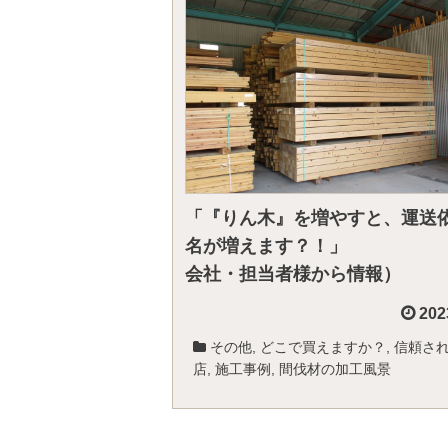
「『りん木』を増やすと、運送
名が増えます？！」 
会社・担当者様から情報）
202
その他
,
どこで買えますか？
,
信頼さ
店
,
施工事例
,
間伐材の加工風景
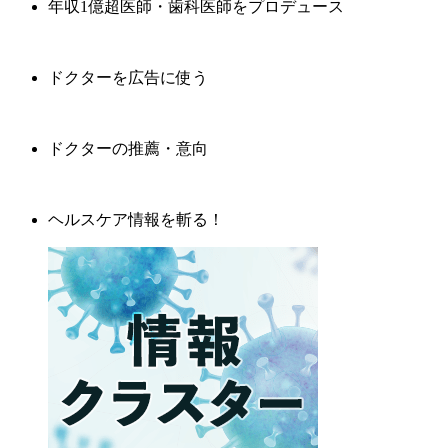
年収1億超医師・歯科医師をプロデュース
ドクターを広告に使う
ドクターの推薦・意向
ヘルスケア情報を斬る！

▸ EXERCISE GOAL: Leave out every picture and transcribe the remaining entries exactly.

▸ THE ANSWER:
「『りん木』を増やすと、運送
名が増えます？！」 
会社・担当者様から情報）
202
その他
,
どこで買えますか？
,
信頼さ
店
,
施工事例
,
間伐材の加工風景
年収1億超医師・歯科医師をプロデュース
ドクターを広告に使う
ドクターの推薦・意向
ヘルスケア情報を斬る！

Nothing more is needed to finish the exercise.